Observaram também, que a maioria das bactérias cresceu isoladamente. Em nosso
estudo, encontramos bactérias Gram positivas e Gram negativas nos exames de
cultura dos seios maxilares direitos, com maior incidência de Gram positivas. Estas
foram identificadas em 16 animais (80%), sendo que as bactérias Gram negativas
apenas em 9 animais (45%).
Cheng et al. (2009) analisaram a positividade do swab em relação aos dias de
sacrifício. O grupo de coelhos utilizado como controle, no qual ocorreu a indução do
quadro de rinossinusite bacteriana sem posterior tratamento, foi sacrificado após
duas e quatro semanas. Na segunda semana, a positividade do swab colhido da
cavidade sinusal do lado submetido à indução do experimento foi de 100%. Já na
quarta semana, esta positividade diminuiu para 83,3%. Encontramos resultados
muito semelhantes em nosso estudo. O grupo de coelhos sacrificado no 10º dia
apresentou positividade no swab do seio maxilar direito de 100%. Nos grupos
sacrificados no 17º e 30º dias, esta positividade foi de 85,7%.

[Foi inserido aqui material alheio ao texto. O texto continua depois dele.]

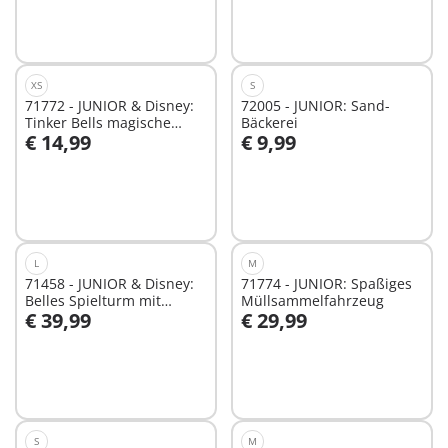
XS
S
71772 - JUNIOR & Disney:
72005 - JUNIOR: Sand-
Tinker Bells magische
Bäckerei
€ 14,99
€ 9,99
Feen-Schwimmblume
In den Warenkorb
In den Warenkorb
L
M
71458 - JUNIOR & Disney:
71774 - JUNIOR: Spaßiges
Belles Spielturm mit
Müllsammelfahrzeug
€ 39,99
€ 29,99
Melodie
In den Warenkorb
In den Warenkorb
S
M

A grande maioria dos modelos descritos na literatura não avaliou o seio
contralateral ao seio da indução do experimento. Poucos trabalhos relataram a
cultura do material do seio contralateral, e quando realizada, foi em pequeno número
do total de animais do estudo. Liang et al. (2008) relataram pouco crescimento
bacteriano em cavidades nasais sem a presença de rinossinusite. Em nosso
trabalho, obtivemos a presença de bactérias no seio contralateral em 14 coelhos
(70% do total). Acreditamos que a progressão do quadro inflamatório na mucosa
nasossinusal também favoreça o aparecimento de bactérias oportunistas no seio
contralateral ao lado de indução do experimento.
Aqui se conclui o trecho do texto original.